DIRECTIONS FOR THIS TASK: Whenever a line in this data holds the word "çalışıyoruz", report that line in full.

****************************************

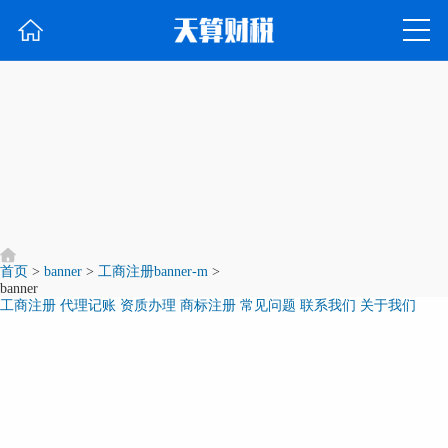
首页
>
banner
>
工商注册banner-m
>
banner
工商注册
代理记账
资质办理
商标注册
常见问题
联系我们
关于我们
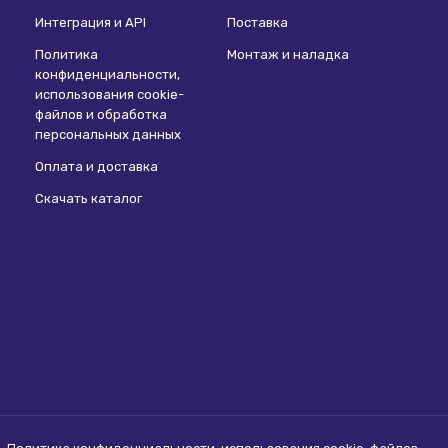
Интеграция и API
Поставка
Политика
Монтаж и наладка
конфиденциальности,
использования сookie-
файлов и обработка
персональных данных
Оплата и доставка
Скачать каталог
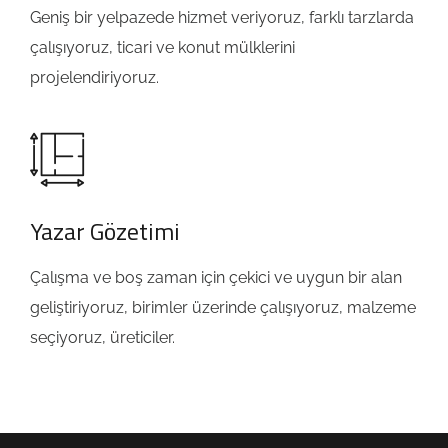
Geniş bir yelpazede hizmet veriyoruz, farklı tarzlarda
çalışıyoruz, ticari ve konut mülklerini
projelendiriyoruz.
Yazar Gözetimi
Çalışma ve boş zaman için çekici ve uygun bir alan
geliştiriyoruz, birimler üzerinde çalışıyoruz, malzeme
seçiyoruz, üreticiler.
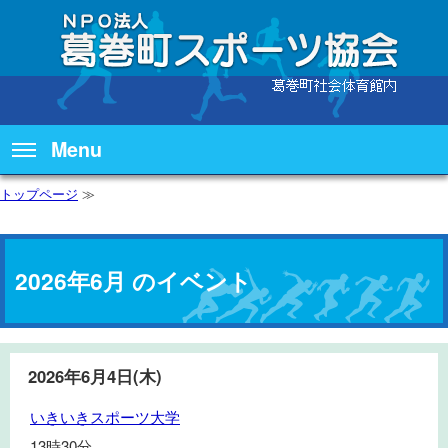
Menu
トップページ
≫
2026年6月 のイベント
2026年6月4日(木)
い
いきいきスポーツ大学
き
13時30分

****************************************

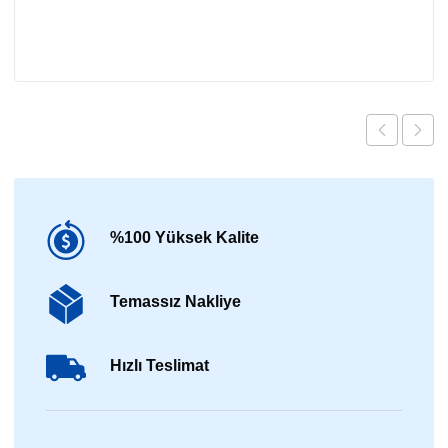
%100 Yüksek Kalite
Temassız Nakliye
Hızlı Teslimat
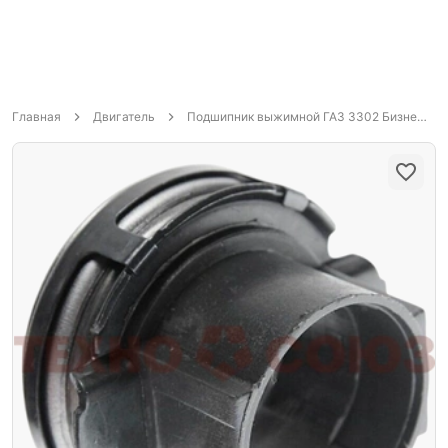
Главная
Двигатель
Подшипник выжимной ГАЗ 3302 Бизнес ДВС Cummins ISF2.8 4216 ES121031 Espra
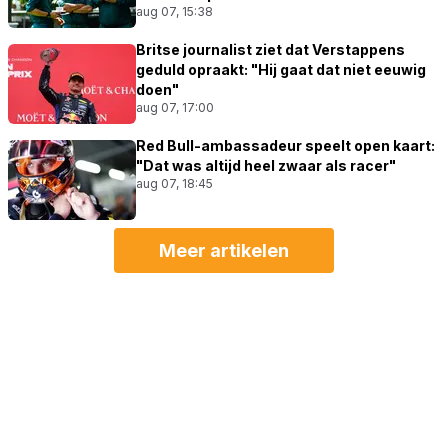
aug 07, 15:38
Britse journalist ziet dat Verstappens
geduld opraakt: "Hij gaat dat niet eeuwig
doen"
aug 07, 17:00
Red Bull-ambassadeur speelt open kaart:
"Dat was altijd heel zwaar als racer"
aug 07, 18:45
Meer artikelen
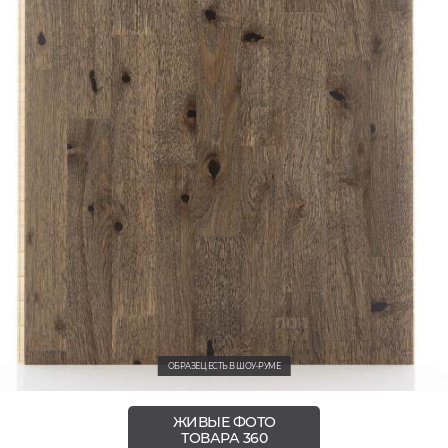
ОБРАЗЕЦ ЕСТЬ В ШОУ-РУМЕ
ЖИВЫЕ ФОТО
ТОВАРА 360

****************************************

SOLVED EXERCISE:
çalışıyoruz, ticari ve konut mülklerini
geliştiriyoruz, birimler üzerinde çalışıyoruz, malzeme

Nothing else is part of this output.